Do you have a transition plan that protects your business?

By Michael Pappas, CPA, director in charge of Barnes Wendling’s accounting and assurance services department.

If you’re like many business owners, you probably think you have plenty of time to plan your transition. After all, you may have years — or even decades — until retirement, and there’s no need to be thinking now about something that far ahead. Or you may be one of the many baby boomers thinking the time is near and wondering if you have done what is necessary to transition the business? Worse yet, what if something unforeseen happens today? Regardless of your age and the stage of your businesses, failing to have a transition plan in place could be a fatal event.

Don’t delay your transition planning.
Most business owners are so consumed with managing the day-to-day operations that they don’t think about what will happen when they’re ready to transition the business. And when it’s time to go — either planned or unplanned — they have done very little, if anything, to prepare. Succession planning gives business owners the opportunity to plan to exit the business, transition the business to someone else, and be fairly compensated. Knowing the value of your business is critical. It’s recommended that you have a business valuation done by a professional who understands your industry and can be objective in determining value. Owners have a perceived value of what their business is worth, but because they are so involved or do not understand how a potential buyer would look at their business, they are often off the mark with an inflated valuation.

Mergers and acquisitions are a common way businesses grow, especially in situations where your business may either complement or diversify the business of the company making the acquisition. Knowing the value of your business will allow you to be better prepared to analyze offers presented to you if someone is interested in acquiring it.

Answer the tough questions.
When creating a transition plan, ask yourself the following questions:

  • When you put the business up for sale, is there someone internally who has the interest and the means to buy it, or will you have to find an outside buyer?
  • As a contractor or a service business, are you so invested in the business that when you leave, most of the business goes with you? Or can your team of employees continue those relationships and keep generating revenue without you?
  • Are there fixed assets that transfer to the successor that will be usable and offer a quick return on investment?

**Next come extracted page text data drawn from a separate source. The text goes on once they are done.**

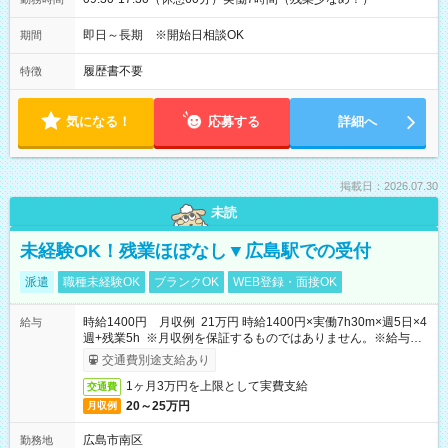
即日～長期 ※開始日相談OK
期間
履歴書不要
特徴
気になる！
応募する
詳細へ
掲載日：2026.07.30
未読
未経験OK！残業ほぼなし▼広島駅での受付
派遣
職種未経験OK
ブランクOK
WEB登録・面接OK
時給1400円 月収例 21万円 時給1400円×実働7h30m×週5日×4
給与
週+残業5h ※月収例を保証するものではありません。※給与即
受取りサービス利用可（利用条件有）
交通費別途支給あり
1ヶ月3万円を上限として実費支給
交通費
20～25万円
月収例
広島市南区
勤務地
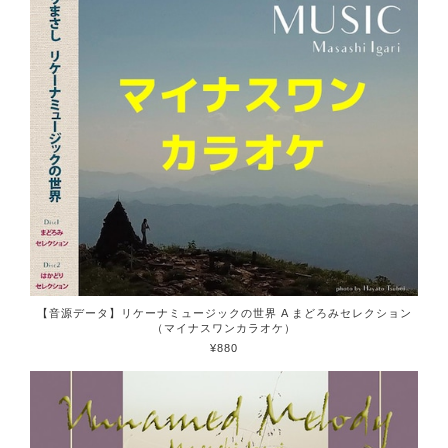
【音源データ】リケーナミュージックの世界 A まどろみセレクション
（マイナスワンカラオケ）
¥880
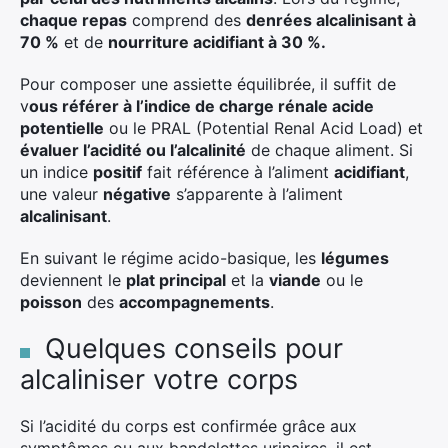
chaque repas
comprend des
denrées alcalinisant à
70 %
et de
nourriture acidifiant à 30 %.
Pour composer une assiette équilibrée, il suffit de
v
ous référer à l’indice de charge rénale acide
potentielle
ou le PRAL (Potential Renal Acid Load) et
évaluer l’acidité ou l’alcalinité
de chaque aliment. Si
un indice
positif
fait référence à l’aliment
acidifiant
,
une valeur
négative
s’apparente à l’aliment
alcalinisant
.
En suivant le régime acido-basique, les
légumes
deviennent le
plat principal
et la
viande
ou le
poisson
des
accompagnements
.
Quelques conseils pour
alcaliniser votre corps
Si l’acidité du corps est confirmée grâce aux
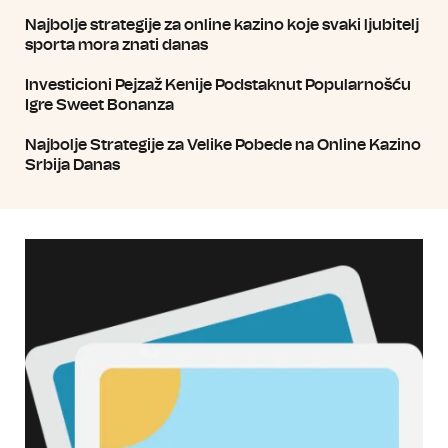
Najbolje strategije za online kazino koje svaki ljubitelj
sporta mora znati danas
Investicioni Pejzaž Kenije Podstaknut Popularnošću
Igre Sweet Bonanza
Najbolje Strategije za Velike Pobede na Online Kazino
Srbija Danas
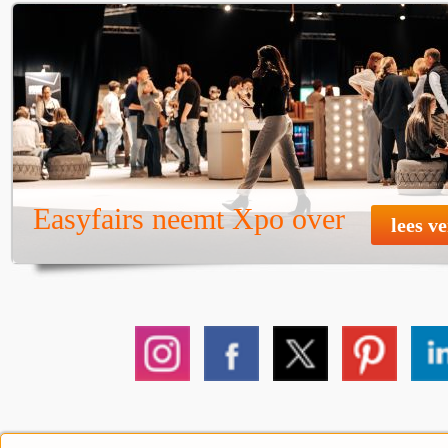
Easyfairs neemt Xpo over
lees v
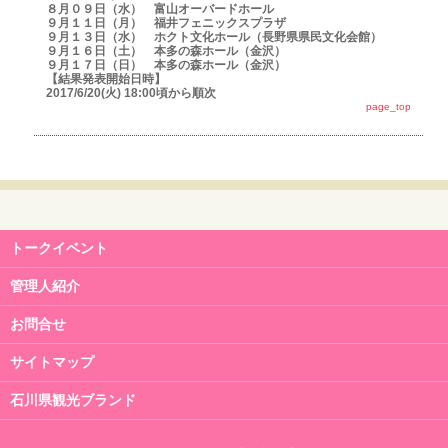
８月０９日（水） 富山オーバードホール
９月１１日（月） 福井フェニックスプラザ
９月１３日（水） ホクト文化ホール（長野県県民文化会館）
９月１６日（土） 本多の森ホール（金沢）
９月１７日（日） 本多の森ホール（金沢）
【結果発表開始日時】
2017/6/20(火) 18:00頃から順次
page_top
トークイベント
管理人紹介
お問合せ
サイトマップ
石川県観光ブランド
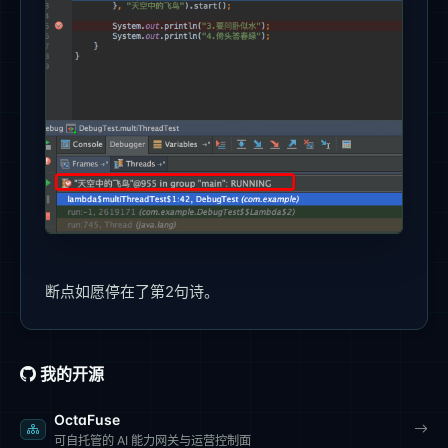
断点如愿停在了第2句诗。
我的开源
OctaFuse
可自托管的 AI 能力网关与运营控制面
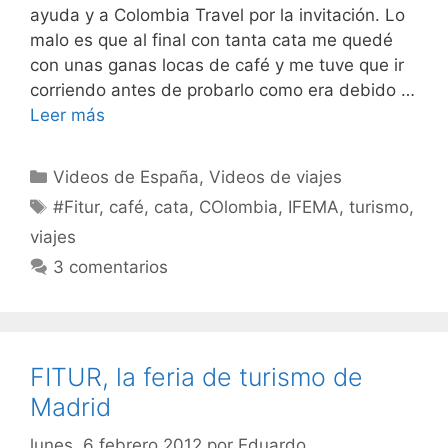
ayuda y a Colombia Travel por la invitación. Lo
malo es que al final con tanta cata me quedé
con unas ganas locas de café y me tuve que ir
corriendo antes de probarlo como era debido …
Leer más
Categorías
Videos de España
,
Videos de viajes
Etiquetas
#Fitur
,
café
,
cata
,
COlombia
,
IFEMA
,
turismo
,
viajes
3 comentarios
FITUR, la feria de turismo de
Madrid
lunes, 6 febrero 2012
por
Eduardo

Work with your trusted advisers, including your CPA, attorney, and banker as a team to develop a business transition plan, and then be prepared to review and modify the plan on an ongoing basis based upon changes in market conditions or tax and/or estate laws. Working together, those professional advisers can bring all of the relevant information together, allowing you to create a transition plan that ensures that, with or without you, your business will continue to thrive, and you — as the owner — are compensated for the investment you have made in your business.